L’article L. 145-25 du code de commerce traite de la situation spécifique où le propriétaire (ou le locataire principal) est à la fois le bailleur des lieux et le vendeur du fonds de commerce exploité dans ces mêmes lieux.
Cet article impose une restriction particulière au droit de refus de renouvellement du bail commercial.
Eléments essentiels à retenir :
Cumul de qualité :
Cet article s’applique lorsque le bailleur est également le vendeur du fonds de commerce qui est exploité dans les locaux loués.
Prix intégral :
Il est précisé que le bailleur-vendeur a déjà reçu le prix intégral de la vente du fonds de commerce.
Refus de renouvellement :
Le texte stipule que dans cette situation, le bailleur ne peut refuser le renouvellement du bail commercial qu’à la condition de payer l’indemnité d’éviction prévue à l’article L. 145-14 du Code de commerce.

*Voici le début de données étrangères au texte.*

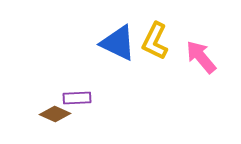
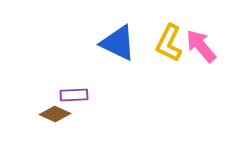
yellow L-shape: moved 14 px right, 2 px down
pink arrow: moved 11 px up
purple rectangle: moved 3 px left, 3 px up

Exception : Motif grave et légitime :
Le seul cas où le bailleur peut refuser le renouvellement sans être tenu de payer l’indemnité d’éviction est s’il peut justifier d’un motif grave et légitime à l’encontre du preneur. Un tel motif pourrait par exemple être des manquements graves du locataire à ses obligations contractuelles ou légales.
En résumé, cet article protège le locataire d’un fonds de commerce en encadrant strictement le droit du bailleur de refuser le renouvellement du bail, surtout dans le cas où le bailleur est également le vendeur du fonds. Le refus de renouvellement ne peut intervenir sans indemnisation, sauf en présence d’un motif grave et légitime.